Community services encompass a broad range of care
So we don’t know how many providers are actually delivering community services and, in the ones which are delivering community services, we can’t easily separate out that care. To ensure that we were only looking at community services, we focused in on 18 standalone community trusts. We looked on their websites and in their board papers to see what sorts of services they deliver – it’s an impressively broad range. They deliver services across the life course from children, young people and family services (e.g. new-born screening, infant feeding support) to adult services (e.g. dentistry, mental health and physiotherapy), older adult services (e.g. falls prevention) and on to specialist services such as prison health. This was reflected in the make-up of the staff detailed in our briefing: community health nurses, allied health professionals and community health visitors make up the majority of those providing care.
Broadly, community service providers aim to improve local health and wellbeing, bring care closer to home, and allow people to live independently. In a world of multi-morbidity and increased life expectancy, community services are seen as a sort of panacea for keeping people out of the hospital in an NHS under serious financial strain, popping up in key national strategy documents such as the Five Year Forward View. Community services are also the right place to deliver preventive interventions from primary prevention of disease onset with immunisation services; through secondary prevention of catching health problems early with health visiting and school nursing; to tertiary prevention of controlling and alleviating the negative consequences of an established disease e.g. diabetes management clinics.

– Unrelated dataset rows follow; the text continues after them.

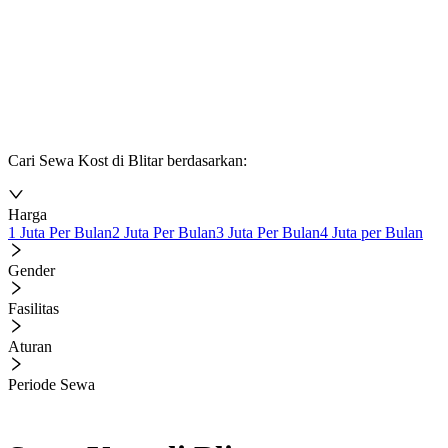
Cari Sewa Kost di Blitar berdasarkan:
Harga
1 Juta Per Bulan
2 Juta Per Bulan
3 Juta Per Bulan
4 Juta per Bulan
Gender
Fasilitas
Aturan
Periode Sewa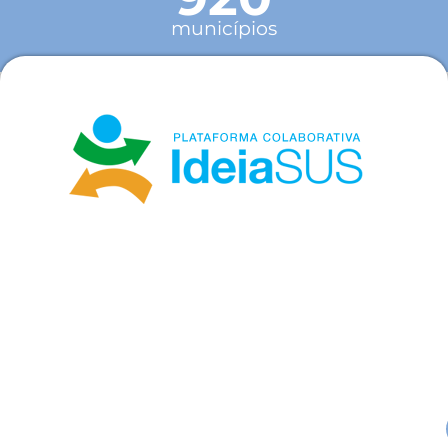
municípios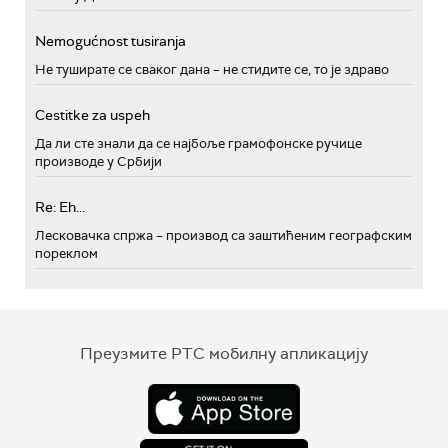
Nemogućnost tusiranja
Не туширате се сваког дана – не стидите се, то је здраво
Cestitke za uspeh
Да ли сте знали да се најбоље грамофонске ручице
производе у Србији
Re: Eh...
Лесковачка спржа – производ са заштићеним географским
пореклом
Преузмите РТС мобилну апликацију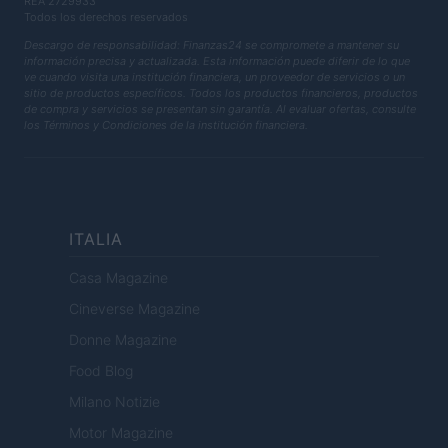
REA 2729933
Todos los derechos reservados
Descargo de responsabilidad: Finanzas24 se compromete a mantener su
información precisa y actualizada. Esta información puede diferir de lo que
ve cuando visita una institución financiera, un proveedor de servicios o un
sitio de productos específicos. Todos los productos financieros, productos
de compra y servicios se presentan sin garantía. Al evaluar ofertas, consulte
los Términos y Condiciones de la institución financiera.
ITALIA
Casa Magazine
Cineverse Magazine
Donne Magazine
Food Blog
Milano Notizie
Motor Magazine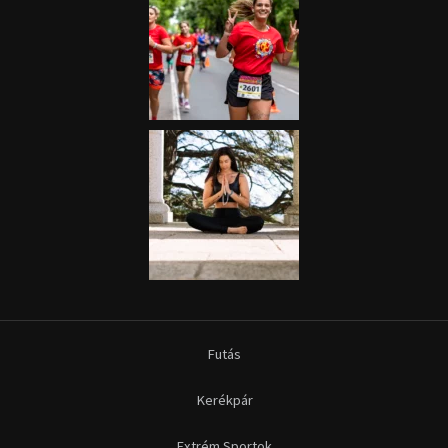
Futás
Kerékpár
Extrém Sportok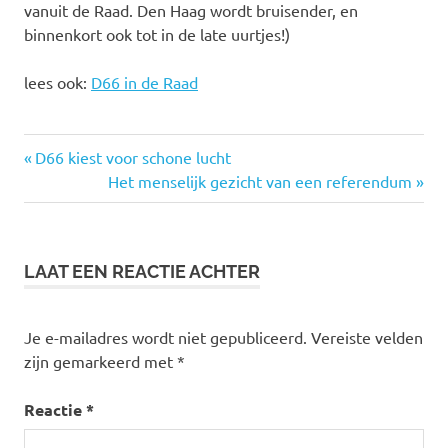
vanuit de Raad. Den Haag wordt bruisender, en
binnenkort ook tot in de late uurtjes!)
lees ook:
D66 in de Raad
bar
Vorige
Bericht
D66 kiest voor schone lucht
d66
bericht:
Volgende
Het menselijk gezicht van een referendum
navigatie
bericht:
den
haag
gemeenteraadspolitiek
LAAT EEN REACTIE ACHTER
horeca
kroeg
Je e-mailadres wordt niet gepubliceerd.
Vereiste velden
Raad070
zijn gemarkeerd met
*
sluitingstijden
vvd
Reactie
*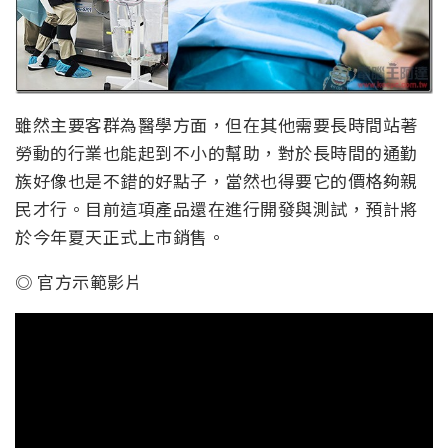
雖然主要客群為醫學方面，但在其他需要長時間站著
勞動的行業也能起到不小的幫助，對於長時間的通勤
族好像也是不錯的好點子，當然也得要它的價格夠親
民才行。目前這項產品還在進行開發與測試，預計將
於今年夏天正式上市銷售。
◎ 官方示範影片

The appropriateness of the quality measures we currently have is questionable
What’s clear from the services delivered by community providers is that the care is much more about improving quality of life rather than immediately saving life. It’s therefore quite likely that a patient would have different expectations from these types of service. There are some generic quality measures, which we looked at in this briefing, that are universally applicable: would staff and service users recommend the trust as a place to receive care; is the care safe; are staff happy in their jobs and would they recommend their trust as a place to work?
The difference lies in the expected outcomes of the care people receive. For example, a person’s expectations about the outcome of surgical care received in hospital after acute myocardial infarction are probably quite different when compared to expectations about outcomes of getting help to manage a chronic disease at home. A good outcome for a person receiving care in the community may be that the support they receive enables them to go to Bingo on a Sunday. Nationally published statistics barely even try to capture this type of experiential quality measure.
It’s challenging to take a ‘DIY’ approach
It’s hoped that the new Community Services Data Set will start to collect data about some of this, but after years of delay with starting data collection, many seem sceptical. In the absence of this data set, service providers have been doing their best to collect data and benchmark themselves against their peers. However, there are frustrations that arise when trying to “do it yourself”. When a scheme is voluntary, data quality and consistency issues may arise and it can be difficult to maintain data collection on a regular basis.
Ignorance is not bliss
When we consider that there are roughly 90 million contacts per year with community services in the NHS – a number that looks set to increase with policies shifting care out of hospitals – we see how important it is to have a coherent national picture of the quality of that care. However, this briefing highlights that much more is needed to enable this. Regularly collected, nationally benchmarked and quality assured data that translate to meaningful quality metrics are imperative to understanding quality nationally, being able to monitor changes over time and look at regional disparities in care quality and ultimately to ensuring that people receive good care.